Nowrasteh also said Cato Institute research has shown that on a local level, a 1 percent rise in the immigrant population corresponds to a 1 percent hike in rental rates. And with 22.6 percent of the U.S. population—or 43.3 million people—being foreign-born, according to Census Bureau data, the economy is getting a huge influx of cash. In 2012, Nowrasteh noted, immigrants added $3.1 trillion to U.S. housing wealth, mostly in mid- to low-income counties. 

Policies that tamp down immigration will tend to have a negative effect on housing, Nowrasteh said, using a controversial Arizona law as an example. The Legal Arizona Workers Act, which was enacted in 2007, aims to crack down on employers who hire undocumented workers and force illegal immigrants out of the state. Between 2008 and 2010, about 100,000 residents left Arizona, resulting in a 16 percent decline in foreign-born residents, Nowrasteh said. During that same time period, rental vacancy rates soared from 9.8 percent to 16.8 percent. 

The exodus wasn't the sole reason for skyrocketing housing vacancies given that it took place in the midst of the last housing crisis, Nowrasteh noted. But it definitely compounded the problem, he said. “A shrinking population decreases housing prices, period. If you want to increase housing prices, the number one things you can do is increase the population.” 

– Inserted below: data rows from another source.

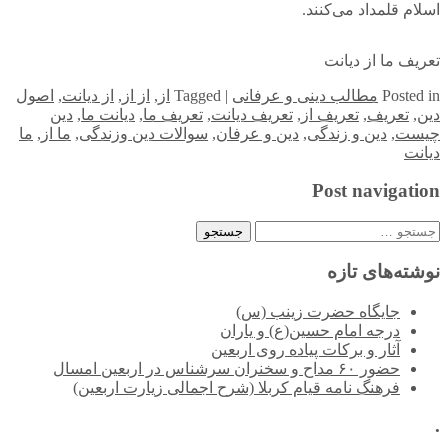
اسلام قلمداد می‌کنند.
تعریف ما از دیانت
in
Posted
مطالب دینی و عرفانی
|
Tagged
از
,
از از
,
از دیانت
,
اصول
دین
,
تعریف
,
تعریف از
,
تعریف دیانت
,
تعریف ما
,
دیانت ما
,
دین
چیست
,
دین و زندگی
,
دین و عرفان
,
سوالات دین وزندگی
,
ما از
,
ما
دیانت
Post navigation
جستجو
برای:
نوشته‌های تازه
جایگاه حضرت زینب (س)
درجه امام حسین(ع) و یاران
آثار و برکات پیاده روی اربعین
حضور ۶۰ مداح و سخنران سرشناس در اربعین امسال
فرهنگ نامه قیام کربلا (شرح اجمالی زیارت اربعین)
.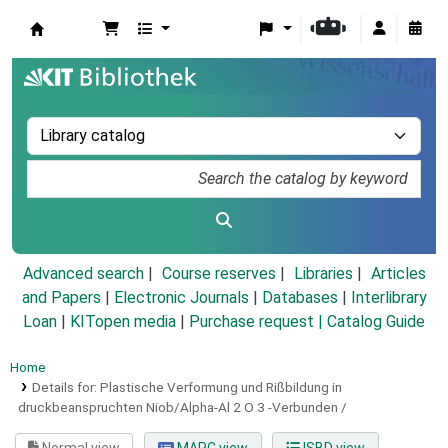
Koha online
Advanced search
Course reserves
Libraries
Articles
and Papers
|
Electronic Journals
|
Databases
|
Interlibrary
Loan
|
KITopen media
|
Purchase request |
Catalog Guide
Home
Details for:
Plastische Verformung und Rißbildung in
druckbeanspruchten Niob/Alpha-Al 2 O 3 -Verbunden /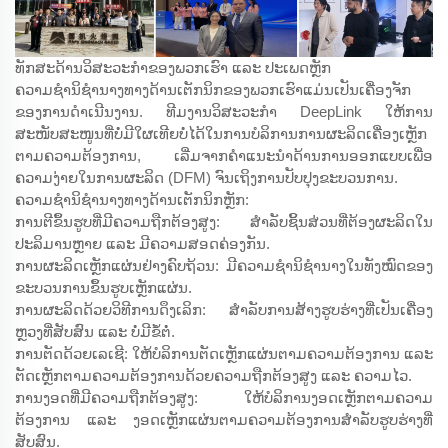
ທັກສະດ້ານວິສະວະກຳຂອງພວກເຮົາ ແລະ ປະເພດຫຼັກ
ຄວາມຊຳນິຊຳນາງທາງດ້ານເຕັກນິກຂອງພວກເຮົາແມ່ນເປັນເຄື່ອງຈັກ
ຂອງການດຳເນີນງານ. ທີມງານວິສະວະກຳ DeepLink ໃຫ້ການ
ສະໜັບສະໜູນທີ່ບໍ່ມີໃຜເທີຍບໍ່ໄດ້ໃນການບໍລິການການຜະລິດເຄື່ອງເຫຼັກ
ຕາມຄວາມຕ້ອງການ, ເລີ່ມຈາກຄຳແນະນຳດ້ານການອອກແບບເພື່ອ
ຄວາມງ່າຍໃນການຜະລິດ (DFM) ຈົນເຖິງການປັບປຸງຂະບວນການ.
ຄວາມຊຳນິຊຳນາງທາງດ້ານເຕັກນິກຫຼັກ:
ການຕີຂຶ້ນຮູບທີ່ມີຄວາມຖືກຕ້ອງສູງ: ສຳລັບຊິ້ນສ່ວນທີ່ຕ້ອງຜະລິດໃນ
ປະລິມານຫຼາຍ ແລະ ມີຄວາມສອດຄ່ອງກັນ.
ການຜະລິດເຫຼັກແຜ່ນຢ່າງຄົບຖ້ວນ: ມີຄວາມຊຳນິຊຳນາງໃນທັງໝົດຂອງ
ຂະບວນການຂຶ້ນຮູບເຫຼັກແຜ່ນ.
ການຜະລິດດ້ວຍວິທີການດຶງເລິກ: ສຳລັບການສ້າງຮູບຮ່າງທີ່ເປັນເຄື່ອງ
ຫຼວງທີ່ສັບສົນ ແລະ ບໍ່ມີຂໍ້ຕໍ່.
ການຕັດດ້ວຍເລເຊີ: ໃຫ້ບໍລິການຕັດເຫຼັກແຜ່ນຕາມຄວາມຕ້ອງການ ແລະ
ຕັດເຫຼັກຕາມຄວາມຕ້ອງການດ້ວຍຄວາມຖືກຕ້ອງສູງ ແລະ ຄວາມໄວ.
ການງອດທີ່ມີຄວາມຖືກຕ້ອງສູງ: ໃຫ້ບໍລິການງອດເຫຼັກຕາມຄວາມ
ຕ້ອງການ ແລະ ງອດເຫຼັກແຜ່ນຕາມຄວາມຕ້ອງການສຳລັບຮູບຮ່າງທີ່
ສັບສົນ.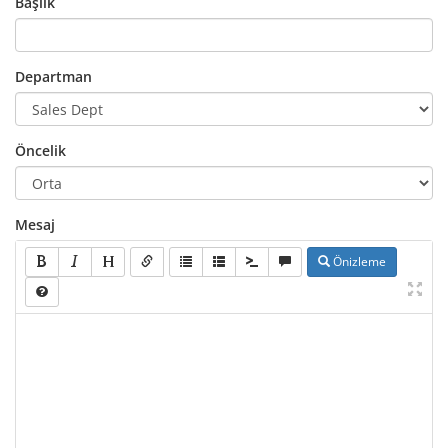
Başlık
Departman
Öncelik
Mesaj
Önizleme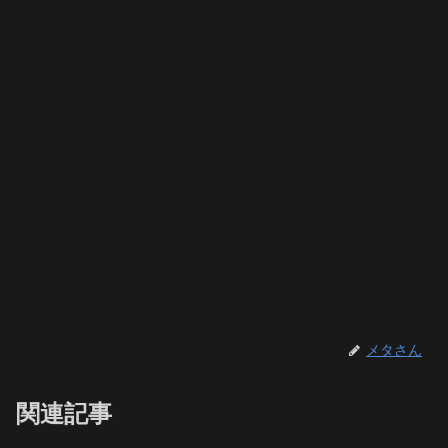
メタさん
関連記事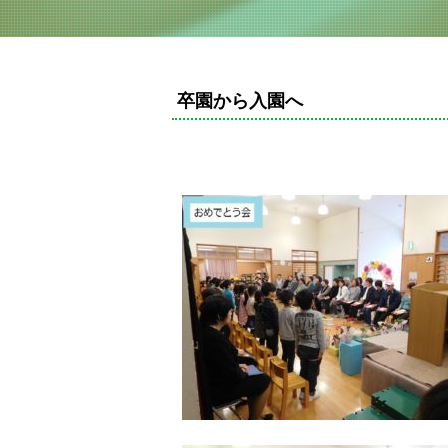
卒園から入園へ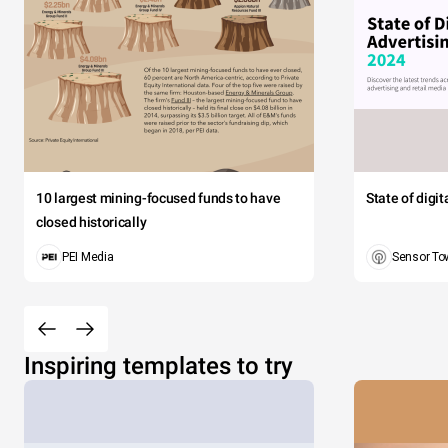
10 largest mining-focused funds to have
State of digi
closed historically
PEI Media
Sensor To
Inspiring templates to try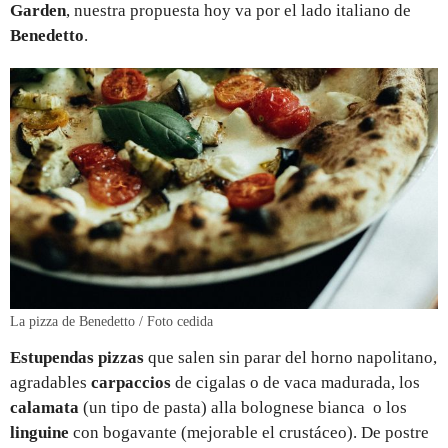
Garden
, nuestra propuesta hoy va por el lado italiano de
Benedetto
.
La pizza de Benedetto / Foto cedida
Estupendas pizzas
que salen sin parar del horno napolitano,
agradables
carpaccios
de cigalas o de vaca madurada, los
calamata
(un tipo de pasta) alla bolognese bianca o los
linguine
con bogavante (mejorable el crustáceo). De postre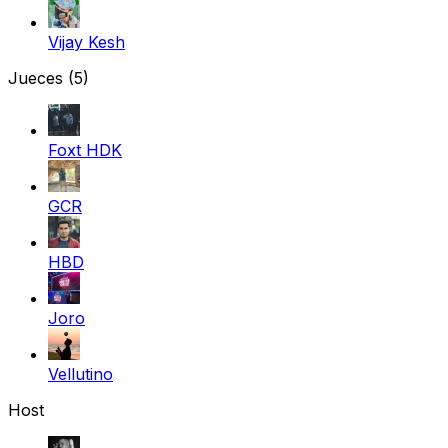
Vijay Kesh
Jueces
(5)
Foxt HDK
GCR
HBD
Joro
Vellutino
Host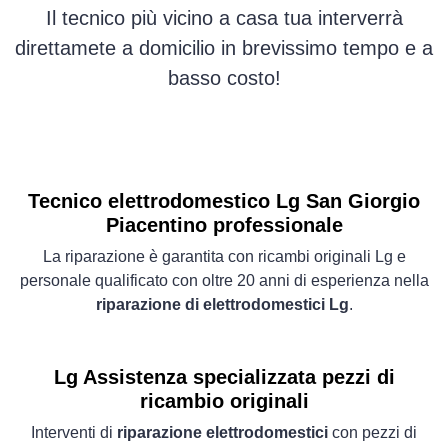
Il tecnico più vicino a casa tua interverrà
direttamete a domicilio in brevissimo tempo e a
basso costo!
Tecnico elettrodomestico Lg San Giorgio
Piacentino professionale
La riparazione è garantita con ricambi originali Lg e
personale qualificato con oltre 20 anni di esperienza nella
riparazione di elettrodomestici Lg
.
Lg Assistenza specializzata pezzi di
ricambio originali
Interventi di
riparazione elettrodomestici
con pezzi di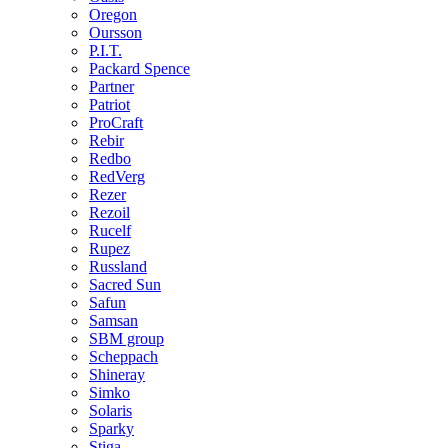
Oregon
Oursson
P.I.T.
Packard Spence
Partner
Patriot
ProCraft
Rebir
Redbo
RedVerg
Rezer
Rezoil
Rucelf
Rupez
Russland
Sacred Sun
Safun
Samsan
SBM group
Scheppach
Shineray
Simko
Solaris
Sparky
Stiga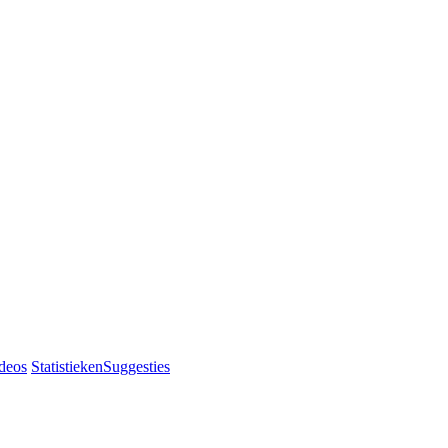
deos
Statistieken
Suggesties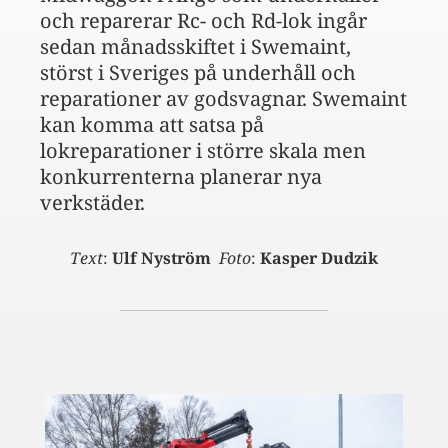
och reparerar Rc- och Rd-lok ingår
sedan månadsskiftet i Swemaint,
störst i Sveriges på underhåll och
reparationer av godsvagnar. Swemaint
kan komma att satsa på
lokreparationer i större skala men
konkurrenterna planerar nya
verkstäder.
Text
:
Ulf Nyström
Foto
:
Kasper Dudzik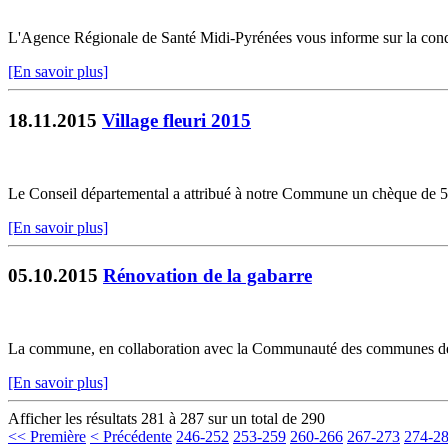
L'Agence Régionale de Santé Midi-Pyrénées vous informe sur la condui
[En savoir plus]
18.11.2015
Village fleuri 2015
Le Conseil départemental a attribué à notre Commune un chèque de 50 e
[En savoir plus]
05.10.2015
Rénovation de la gabarre
La commune, en collaboration avec la Communauté des communes des 2 R
[En savoir plus]
Afficher les résultats 281 à 287 sur un total de 290
<< Première
< Précédente
246-252
253-259
260-266
267-273
274-2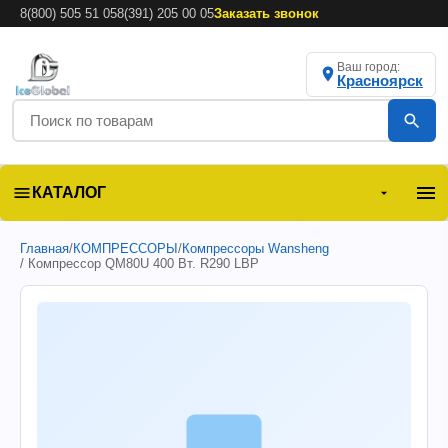
8(800) 505 51 05
8(391) 205 00 05
Заказать звонок
Ваш город:
Красноярск
КАТАЛОГ
Главная
/
КОМПРЕССОРЫ
/
Компрессоры Wansheng
/ Компрессор QM80U 400 Вт. R290 LBP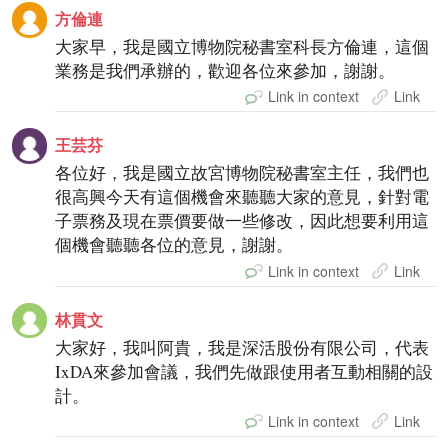
方倫連
大家早，我是國立博物院秘書室科長方倫連，這個
業務是我們承辦的，歡迎各位來參加，謝謝。
Link in context
Link
王芸芬
各位好，我是國立故宮博物院秘書室主任，我們也
很高興今天有這個機會來聽聽大家的意見，針對電
子票務及現在票價要做一些修改，因此想要利用這
個機會聽聽各位的意見，謝謝。
Link in context
Link
林貫文
大家好，我叫阿貴，我是深活股份有限公司，代表
IxDA來參加會議，我們先做跟使用者互動相關的設
計。
Link in context
Link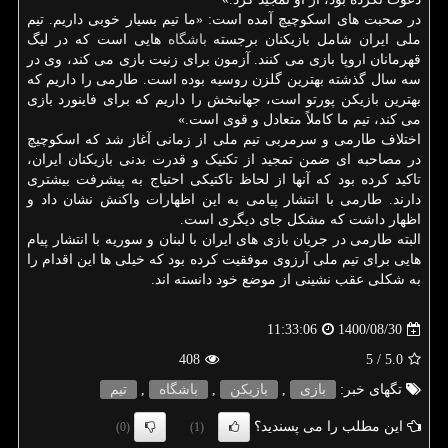
در صحبت های اسکوچیچ آمده است: «ما تیم بسیار خوبی داریم. تیم
ملی ایران شامل بازیکنان برجسته
باشگاه
هایی است که در لیگ
قهرمانان اروپا بازی می کنند. آزمون برای زنیت بازی می کند، وی در
سه سال گذشته بهترین گلزن روسیه بوده است. طارمی را داریم که
بهترین بازیکن پورتو است، جهانبخش را داریم که برای فاینورد بازی
می کند، تیم ما کاملاً متعادل و قوی است.»
اختلاف طارمی و سرمربی تیم ملی از زمانی آغاز شد که اسکوچیچ
در مصاحبه ای ضمن تمجید از تکنیک و قدرت بدنی بازیکنان ایران،
تاکید کرده بود که آنها از لحاظ تاکتیکی احتیاج به پیشرفت بیشتری
دارند. طارمی با انتشار پیامی به این اظهارات واکنش نشان داد و
اظهار داشت که مشکل جای دیگری است.
البته طارمی در جریان بازی های ایران با لبنان و سوریه با انتشار پیام
هایی برای تیم ملی آرزوی موفقیت کرده بود که خیلی ها این اقدام را
به شکلی عقب نشینی از موضع خود دانسته اند.
1400/08/30
11:33:06
408
/ 5
5.0
تگهای خبر:
بازی
,
بازیكن
,
باشگاه
,
تیم
این مطلب را می پسندید؟
(0)
(1)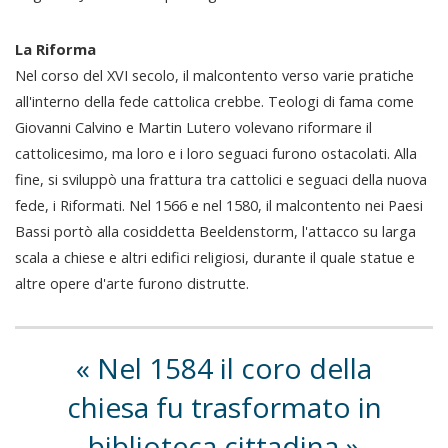
La Riforma
Nel corso del XVI secolo, il malcontento verso varie pratiche
all'interno della fede cattolica crebbe. Teologi di fama come
Giovanni Calvino e Martin Lutero volevano riformare il
cattolicesimo, ma loro e i loro seguaci furono ostacolati. Alla
fine, si sviluppò una frattura tra cattolici e seguaci della nuova
fede, i Riformati. Nel 1566 e nel 1580, il malcontento nei Paesi
Bassi portò alla cosiddetta Beeldenstorm, l'attacco su larga
scala a chiese e altri edifici religiosi, durante il quale statue e
altre opere d'arte furono distrutte.
Nel 1584 il coro della
chiesa fu trasformato in
biblioteca cittadina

Also during the session, Danielle Hale, managing director of housing statistics for the National Association of REALTORS®, revealed NAR’s latest research on international buying activity in the U.S. in 2016. These are some of the highlights: 

  • Foreign buyers purchased $102.6 billion worth of U.S. real estate. 
  • While the majority of foreign buyers typically reside outside the U.S., 2016 was the first year that more were living inside the country. 
  • Following the trend of the last few years, China again represented the largest share of foreign buyers in the U.S., followed by Canada, the United Kingdom, India, and Mexico. Buyers from Canada and the UK were most likely to reside primarily outside the U.S. 
  • The average price of a property purchased by a foreign buyer was around $477,000, while the average national home price was $260,000.
  • Florida, California, Texas, Arizona, and New York were the most popular states for both foreign buyers and sellers.